ASSIGNED TASK -
Your answer should hold every line of the records below that contains the string "قابل".

##########

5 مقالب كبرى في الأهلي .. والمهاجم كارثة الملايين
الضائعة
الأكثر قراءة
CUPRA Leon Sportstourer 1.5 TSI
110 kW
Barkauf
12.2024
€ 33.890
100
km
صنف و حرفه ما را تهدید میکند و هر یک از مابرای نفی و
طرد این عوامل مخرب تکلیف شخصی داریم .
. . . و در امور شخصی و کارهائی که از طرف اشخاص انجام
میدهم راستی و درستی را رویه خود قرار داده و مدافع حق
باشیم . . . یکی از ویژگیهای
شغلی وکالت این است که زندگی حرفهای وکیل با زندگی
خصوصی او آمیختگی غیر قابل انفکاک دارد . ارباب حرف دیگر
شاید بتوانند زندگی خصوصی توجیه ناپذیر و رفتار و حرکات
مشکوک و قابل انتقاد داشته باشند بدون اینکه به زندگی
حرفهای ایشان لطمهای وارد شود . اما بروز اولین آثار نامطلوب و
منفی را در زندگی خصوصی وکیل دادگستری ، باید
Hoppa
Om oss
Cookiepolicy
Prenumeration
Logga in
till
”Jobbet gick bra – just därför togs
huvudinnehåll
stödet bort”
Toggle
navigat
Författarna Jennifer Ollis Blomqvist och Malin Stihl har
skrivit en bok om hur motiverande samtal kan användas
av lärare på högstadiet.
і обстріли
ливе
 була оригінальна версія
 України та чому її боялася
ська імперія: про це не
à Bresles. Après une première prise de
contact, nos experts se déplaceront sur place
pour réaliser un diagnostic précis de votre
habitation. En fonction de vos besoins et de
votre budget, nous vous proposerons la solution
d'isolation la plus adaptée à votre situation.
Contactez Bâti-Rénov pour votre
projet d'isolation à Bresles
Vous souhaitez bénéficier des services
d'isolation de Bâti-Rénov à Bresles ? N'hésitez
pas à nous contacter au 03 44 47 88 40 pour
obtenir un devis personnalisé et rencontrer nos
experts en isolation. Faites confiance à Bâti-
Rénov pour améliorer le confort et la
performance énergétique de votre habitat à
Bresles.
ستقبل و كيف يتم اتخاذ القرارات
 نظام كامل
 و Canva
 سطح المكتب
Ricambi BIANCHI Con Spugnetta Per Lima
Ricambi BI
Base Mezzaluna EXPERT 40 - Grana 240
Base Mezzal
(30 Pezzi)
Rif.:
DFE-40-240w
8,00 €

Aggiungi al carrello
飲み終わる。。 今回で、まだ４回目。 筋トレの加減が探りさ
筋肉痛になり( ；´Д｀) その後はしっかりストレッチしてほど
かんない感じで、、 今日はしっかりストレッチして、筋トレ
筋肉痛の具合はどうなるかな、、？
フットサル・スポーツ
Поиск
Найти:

##########

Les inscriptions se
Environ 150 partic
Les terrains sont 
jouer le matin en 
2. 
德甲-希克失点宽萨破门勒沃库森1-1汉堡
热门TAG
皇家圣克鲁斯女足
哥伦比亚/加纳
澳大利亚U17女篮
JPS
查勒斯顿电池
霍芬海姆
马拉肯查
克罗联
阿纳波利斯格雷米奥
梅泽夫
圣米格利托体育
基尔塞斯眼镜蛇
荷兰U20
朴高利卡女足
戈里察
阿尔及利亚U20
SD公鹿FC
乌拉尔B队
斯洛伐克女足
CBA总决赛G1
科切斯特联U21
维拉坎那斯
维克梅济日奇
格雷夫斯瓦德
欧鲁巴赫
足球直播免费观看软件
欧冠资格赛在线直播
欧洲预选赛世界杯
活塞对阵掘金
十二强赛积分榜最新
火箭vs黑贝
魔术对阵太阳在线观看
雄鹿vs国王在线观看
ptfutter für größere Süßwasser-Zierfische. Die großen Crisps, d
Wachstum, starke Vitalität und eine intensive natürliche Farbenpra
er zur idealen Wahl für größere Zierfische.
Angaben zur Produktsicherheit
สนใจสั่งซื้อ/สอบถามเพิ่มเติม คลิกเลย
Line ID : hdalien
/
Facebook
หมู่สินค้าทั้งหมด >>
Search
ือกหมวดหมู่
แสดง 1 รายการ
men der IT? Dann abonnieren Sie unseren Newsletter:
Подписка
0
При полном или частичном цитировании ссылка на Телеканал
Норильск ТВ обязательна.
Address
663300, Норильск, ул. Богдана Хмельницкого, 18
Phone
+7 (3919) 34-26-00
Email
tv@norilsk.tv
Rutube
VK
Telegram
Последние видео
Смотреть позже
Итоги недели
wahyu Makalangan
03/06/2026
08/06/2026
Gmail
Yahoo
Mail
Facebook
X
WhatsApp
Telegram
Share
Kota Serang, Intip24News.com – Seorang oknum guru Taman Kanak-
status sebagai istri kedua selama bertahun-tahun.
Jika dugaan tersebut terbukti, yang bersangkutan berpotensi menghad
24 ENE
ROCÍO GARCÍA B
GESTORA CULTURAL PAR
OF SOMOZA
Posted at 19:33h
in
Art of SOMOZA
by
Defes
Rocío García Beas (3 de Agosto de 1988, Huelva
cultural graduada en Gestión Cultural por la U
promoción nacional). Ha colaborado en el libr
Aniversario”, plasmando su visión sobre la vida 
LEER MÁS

##########

REPLY TO THE TASK -
خصوصی او آمیختگی غیر قابل انفکاک دارد . ارباب حرف دیگر
مشکوک و قابل انتقاد داشته باشند بدون اینکه به زندگی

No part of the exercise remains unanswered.